RE: [RFC] Add support for downloading blobs on demand

git@vger.kernel.org mailing list mirror (one of many)
 help / color / mirror / code / Atom feed

From: "Ben Peart" <peartben@gmail.com>
To: "'Christian Couder'" <christian.couder@gmail.com>
Cc: "'Jeff King'" <peff@peff.net>, "'git'" <git@vger.kernel.org>,
	"'Johannes Schindelin'" <Johannes.Schindelin@gmx.de>,
	"Ben Peart" <benpeart@microsoft.com>
Subject: RE: [RFC] Add support for downloading blobs on demand
Date: Tue, 7 Feb 2017 13:21:08 -0500	[thread overview]
Message-ID: <002701d2816e$f4682fa0$dd388ee0$@gmail.com> (raw)
In-Reply-To: <CAP8UFD3R6nzDPApNvK6rcXR2qdAE6G4J3xbvEam3xsobO7viiA@mail.gmail.com>

No worries about a late response, I'm sure this is the start of a long conversation. :)

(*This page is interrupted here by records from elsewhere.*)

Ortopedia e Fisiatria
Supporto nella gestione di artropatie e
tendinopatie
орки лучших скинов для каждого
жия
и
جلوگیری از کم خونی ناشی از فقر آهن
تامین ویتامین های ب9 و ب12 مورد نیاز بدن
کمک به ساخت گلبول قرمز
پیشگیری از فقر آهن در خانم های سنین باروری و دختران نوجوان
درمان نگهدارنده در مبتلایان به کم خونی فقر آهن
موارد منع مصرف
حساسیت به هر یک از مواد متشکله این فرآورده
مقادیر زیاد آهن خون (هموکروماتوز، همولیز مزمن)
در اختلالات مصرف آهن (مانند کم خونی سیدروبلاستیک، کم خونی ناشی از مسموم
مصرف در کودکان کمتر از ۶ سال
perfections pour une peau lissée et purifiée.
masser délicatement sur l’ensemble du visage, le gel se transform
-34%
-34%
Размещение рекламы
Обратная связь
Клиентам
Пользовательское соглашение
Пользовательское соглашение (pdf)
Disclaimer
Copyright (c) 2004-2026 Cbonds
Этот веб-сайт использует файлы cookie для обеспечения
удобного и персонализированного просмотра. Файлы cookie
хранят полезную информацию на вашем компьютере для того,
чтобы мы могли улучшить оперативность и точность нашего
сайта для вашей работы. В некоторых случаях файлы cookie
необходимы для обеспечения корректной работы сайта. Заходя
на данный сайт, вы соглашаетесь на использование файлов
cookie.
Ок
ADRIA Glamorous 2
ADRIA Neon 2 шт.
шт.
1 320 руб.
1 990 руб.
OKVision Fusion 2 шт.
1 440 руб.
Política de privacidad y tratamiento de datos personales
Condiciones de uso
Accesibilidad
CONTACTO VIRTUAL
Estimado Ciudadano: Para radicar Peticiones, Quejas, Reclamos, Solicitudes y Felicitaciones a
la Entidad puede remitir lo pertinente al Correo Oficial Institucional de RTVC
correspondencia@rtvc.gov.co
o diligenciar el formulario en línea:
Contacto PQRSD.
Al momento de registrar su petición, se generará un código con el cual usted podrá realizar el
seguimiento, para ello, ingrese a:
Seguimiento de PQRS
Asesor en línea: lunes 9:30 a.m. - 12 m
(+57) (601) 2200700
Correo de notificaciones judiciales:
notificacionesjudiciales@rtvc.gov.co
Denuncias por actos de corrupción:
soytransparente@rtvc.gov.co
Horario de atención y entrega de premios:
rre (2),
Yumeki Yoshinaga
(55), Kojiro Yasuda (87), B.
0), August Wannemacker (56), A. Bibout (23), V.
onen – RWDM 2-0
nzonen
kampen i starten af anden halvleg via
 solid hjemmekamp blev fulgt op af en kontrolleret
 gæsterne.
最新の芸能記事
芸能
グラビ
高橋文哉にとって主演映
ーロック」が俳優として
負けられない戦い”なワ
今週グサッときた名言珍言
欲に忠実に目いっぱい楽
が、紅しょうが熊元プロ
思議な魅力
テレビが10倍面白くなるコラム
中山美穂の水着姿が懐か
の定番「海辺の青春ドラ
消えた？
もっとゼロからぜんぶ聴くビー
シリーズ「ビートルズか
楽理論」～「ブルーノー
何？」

> -----Original Message-----
> From: Christian Couder [mailto:christian.couder@gmail.com]
> Sent: Sunday, February 5, 2017 9:04 AM
> To: Ben Peart <peartben@gmail.com>
> Cc: Jeff King <peff@peff.net>; git <git@vger.kernel.org>; Johannes Schindelin
> <Johannes.Schindelin@gmx.de>
> Subject: Re: [RFC] Add support for downloading blobs on demand
> 
> (Sorry for the late reply and thanks to Dscho for pointing me to this thread.)
> 
> On Tue, Jan 17, 2017 at 10:50 PM, Ben Peart <peartben@gmail.com> wrote:
> >> From: Jeff King [mailto:peff@peff.net] On Fri, Jan 13, 2017 at
> >> 10:52:53AM -0500, Ben Peart wrote:
> >>
> >> > Clone and fetch will pass a  --lazy-clone  flag (open to a better
> >> > name
> >> > here) similar to  --depth  that instructs the server to only return
> >> > commits and trees and to ignore blobs.
> >> >
> >> > Later during git operations like checkout, when a blob cannot be
> >> > found after checking all the regular places (loose, pack,
> >> > alternates, etc), git will download the missing object and place it
> >> > into the local object store (currently as a loose object) then resume the
> operation.
> >>
> >> Have you looked at the "external odb" patches I wrote a while ago,
> >> and which Christian has been trying to resurrect?
> >>
> >>
> >> https://na01.safelinks.protection.outlook.com/?url=http%3A%2F%2Fpubli
> >> c-
> >> inbox.org%2Fgit%2F20161130210420.15982-1-
> >>
> chriscool%40tuxfamily.org%2F&data=02%7C01%7CBen.Peart%40microsoft.c
> >>
> om%7C9596d3bf32564f123e0c08d43f08a9e1%7C72f988bf86f141af91ab2d7c
> >>
> d011db47%7C1%7C0%7C636202753822020527&sdata=a6%2BGOAQoRhjFoxS
> >> vftY8JZAVUssmrXuDZ9OBy3xqNZk%3D&reserved=0
> >>
> >> This is a similar approach, though I pushed the policy for "how do
> >> you get the objects" out into an external script. One advantage there
> >> is that large objects could easily be fetched from another source
> >> entirely (e.g., S3 or equivalent) rather than the repo itself.
> >>
> >> The downside is that it makes things more complicated, because a push
> >> or a fetch now involves three parties (server, client, and the
> >> alternate object store). So questions like "do I have all the objects
> >> I need" are hard to reason about.
> >>
> >> If you assume that there's going to be _some_ central Git repo which
> >> has all of the objects, you might as well fetch from there (and do it
> >> over normal git protocols). And that simplifies things a bit, at the cost of
> being less flexible.
> >
> > We looked quite a bit at the external odb patches, as well as lfs and
> > even using alternates.  They all share a common downside that you must
> > maintain a separate service that contains _some_ of the files.
> 
> Pushing the policy for "how do you get the objects" out into an external
> helper doesn't mean that the external helper cannot use the main service.
> The external helper is still free to do whatever it wants including calling the
> main service if it thinks it's better.

That is a good point and you're correct, that means you can avoid having to build out multiple services.

> 
> > These
> > files must also be versioned, replicated, backed up and the service
> > itself scaled out to handle the load.  As you mentioned, having
> > multiple services involved increases flexability but it also increases
> > the complexity and decreases the reliability of the overall version
> > control service.
> 
> About reliability, I think it depends a lot on the use case. If you want to get
> very big files over an unreliable connection, it can better if you send those big
> files over a restartable protocol and service like HTTP/S on a regular web
> server.
> 

My primary concern about reliability was the multiplicative effect of making multiple requests across multiple servers to complete a single request.  Having putting this all in a single service like you suggested above brings us back to parity on the complexity.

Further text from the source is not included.